The World Cup Celebrates Football. But Are We Missing Football’s Greatest Contribution?
15 June 2026 ·

Over the coming months, the world will once again be consumed by football.
The 2026 FIFA World Cup will bring together 48 nations, billions of viewers, and some of the most memorable sporting moments we will witness in our lifetime. Entire countries will pause. Cities will celebrate. New heroes will emerge.
For many of us working in sport for development, we will watch with the same excitement as everyone else.
But we will also watch through a different lens.
Because while the world sees football as entertainment for a few weeks, we see something else entirely.
We see football as a classroom.
We see football as a safe space.
We see football as a tool for health education, gender equality, youth empowerment, social inclusion, safeguarding, and community development.
We see football as an enabler.
That distinction matters.
Across Africa and around the world, thousands of organisations use football and sport as entry points to address some of society’s most pressing challenges. Young people who may never attend a community meeting will attend a football session. Children who struggle in traditional learning environments often engage through sport.

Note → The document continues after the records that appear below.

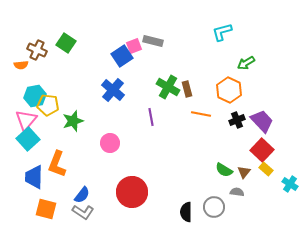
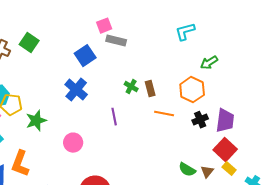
pink square: (134, 46) -> (104, 26), moved
green cross: (168, 87) -> (131, 87), size x0.6
purple trapezoid: (262, 121) -> (225, 121), turned 50

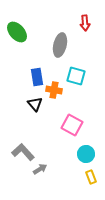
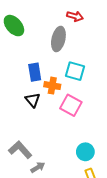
red arrow: (85, 23) -> (75, 16), moved, turned -70
pink square: (72, 125) -> (71, 105), moved

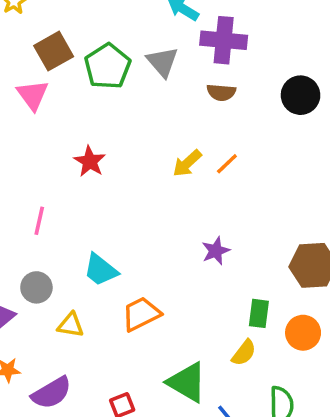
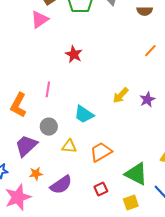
pink triangle: (33, 95) -> (40, 19), turned 36
yellow arrow: (187, 163) -> (121, 95), moved
orange trapezoid: (141, 314) -> (101, 152), moved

Communities divided by social, economic, or cultural barriers can come together around a football field in ways that few other interventions can achieve.
Yet despite this reality, many sport-for-development organisations continue to face a frustrating challenge.
Too often, football is mistaken for the outcome rather than the vehicle.
Funding applications are assessed through the lens of sport participation rather than social impact. Reviewers see football sessions when they should be seeing education outcomes, health awareness, life skills development, safeguarding structures, and pathways for youth empowerment.
The football is simply the door.
The real work begins once young people walk through it.
As founders, many of us understand this challenge intimately.
There are moments when programmes continue not because funding exists, but because leaders make personal sacrifices to keep them alive. Not because this is sustainable, but because the alternative is unthinkable.
When you have spent years building trust within communities, you know exactly what is at stake.
You know the young people who rely on those programmes.
You know the coaches who mentor them.
You know the families who depend on the opportunities created.
You know the communities that would lose something valuable if the work disappeared.
That reality rarely appears in grant reports or funding statistics.
Yet it exists in organisations across the continent every single day.
Perhaps that is why the World Cup presents such an important opportunity.
Beyond the goals, the trophies, and the global spectacle, it offers a chance to tell a wider story about what football makes possible.
Not just for elite athletes.
Not just for national teams.
But for communities.
For young people.
For social change.
For development.
The World Cup demonstrates football’s unparalleled ability to unite people across borders, languages, cultures, and backgrounds. The sport-for-development sector demonstrates what happens when that same power is applied intentionally to social challenges.
Both stories deserve to be told.
As football prepares to welcome 48 nations onto the world’s biggest stage, my hope is that greater attention will also be given to the thousands of organisations quietly using the game every day to improve lives.
Because football’s greatest contribution may not be the matches played in packed stadiums.
It may be the opportunities created on community fields long after the final whistle has blown.
And perhaps the true legacy of the World Cup should not only be measured by the champions it crowns, but by the communities it inspires and the impact it helps unlock around the world.